= Omaha and Republican Valley Railway =

Railway branch line in Nebraska, US

The Omaha and Republican Valley Railway was a branch line of the Union Pacific that crossed Nebraska. Traversing several counties, including Buffalo County, the Railway was the impetus for several settlements, and upon its demise, several ghost towns. The Railway ran from Boelus to South Ravenna, to Poole and on to Pleasanton, Nebraska.

==About==
In 1880, the Omaha and Republican Valley Railway Company was consolidated with the Omaha, Niobrara and Black Hills Railroad Company, and in 1886 was consolidated again with the Blue Valley Railroad.

Trains started traveling along the Omaha and Republican Valley Railroad in 1890, with Pleasanton as the terminus. The Pleasanton townsite was surveyed and platted in 1890, and grew quickly. Situated on the South Loup River, Pleasanton was plagued by floods.
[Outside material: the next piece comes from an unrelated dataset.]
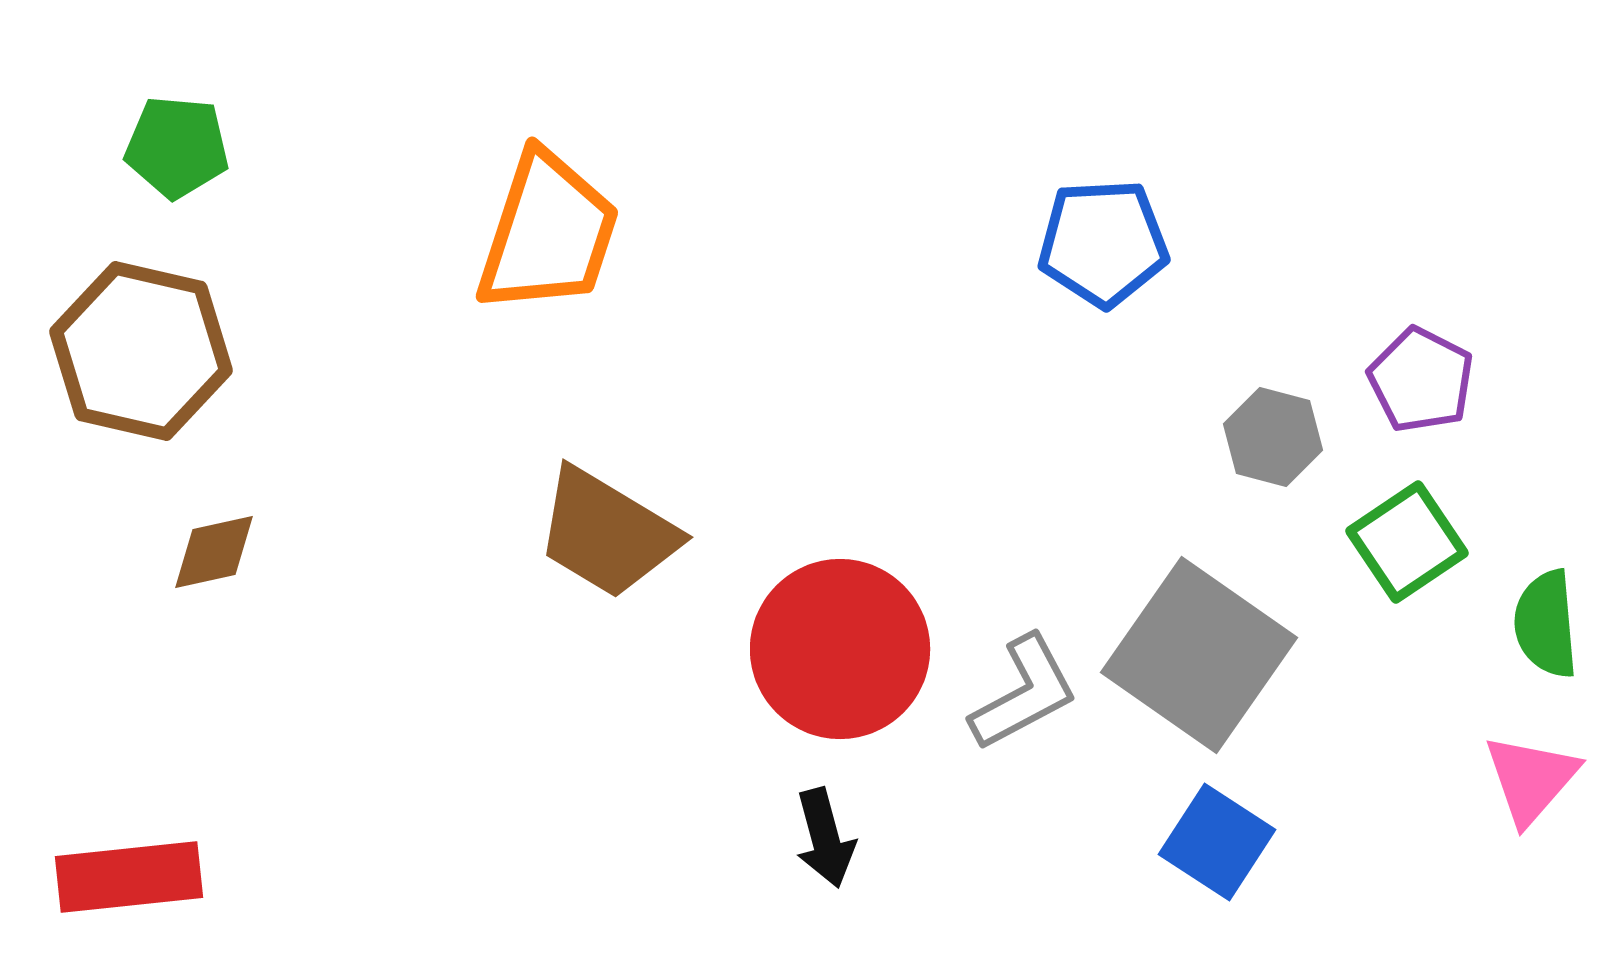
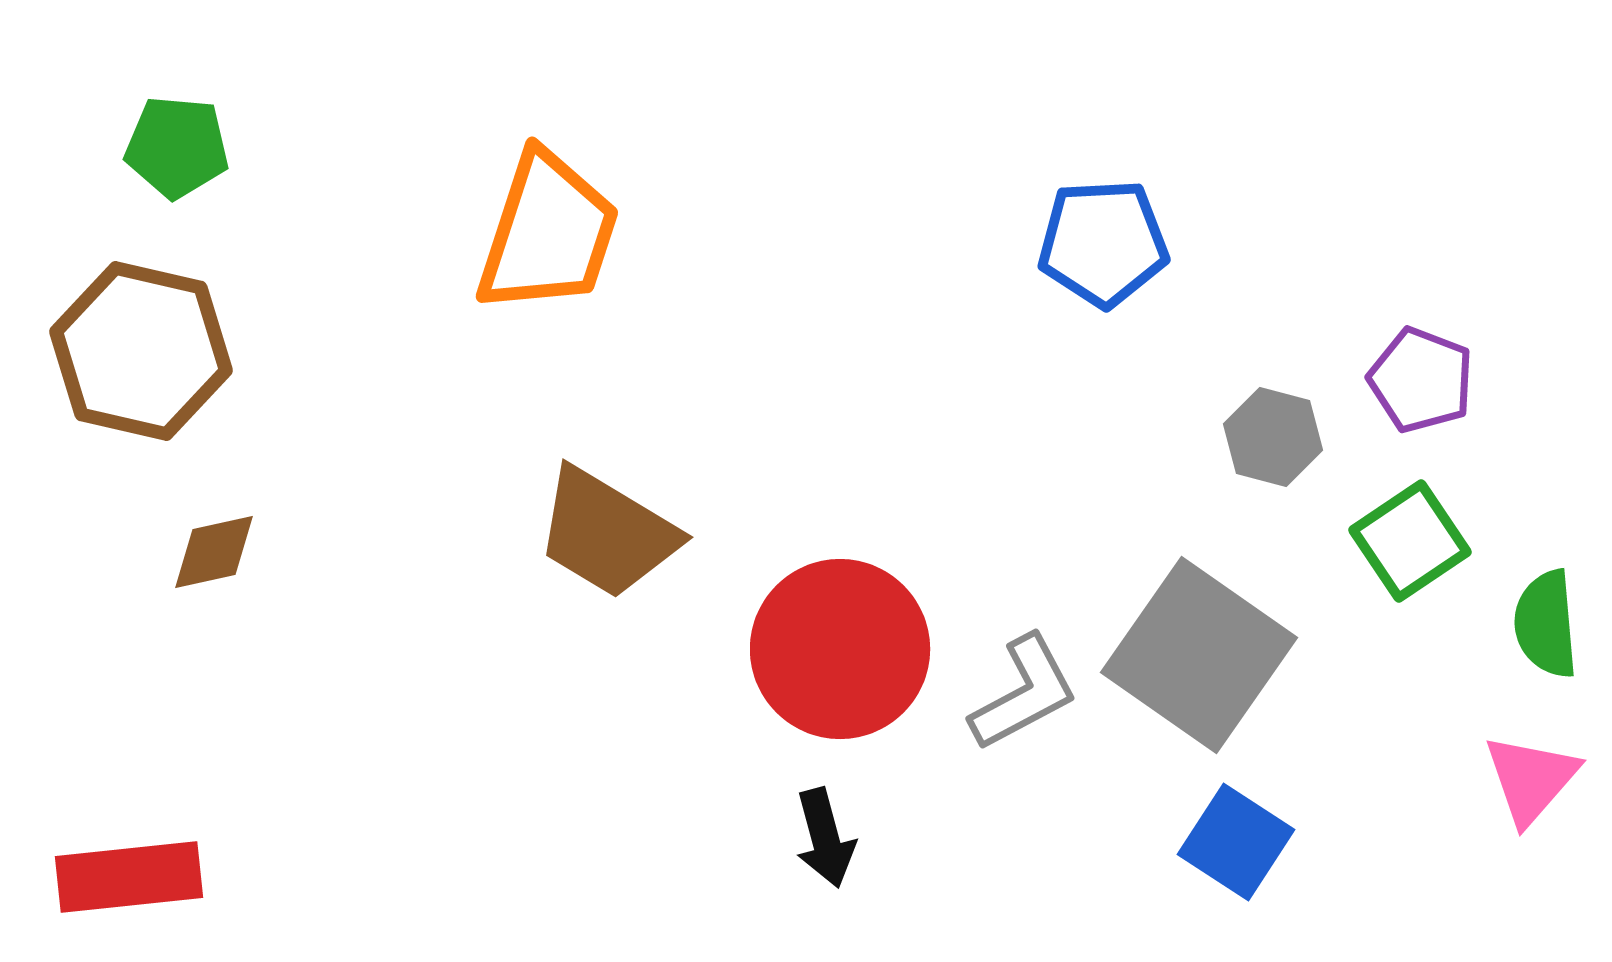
purple pentagon: rotated 6 degrees counterclockwise
green square: moved 3 px right, 1 px up
blue square: moved 19 px right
The flood of 1947 washed away the railroad tracks, and the line was officially abandoned in 1948.

One ghost town was called Sartoria, which was built with the expectation of being the terminus of the railroad. The tracks never got that far. It was seven miles beyond Pleasanton. Another ghost town along the tracks was Watertown, where the steam locomotives would load up with water. Watertown had a post office, established in 1890, and a schoolhouse, formed in 1886. By the 1930s Watertown began to decline.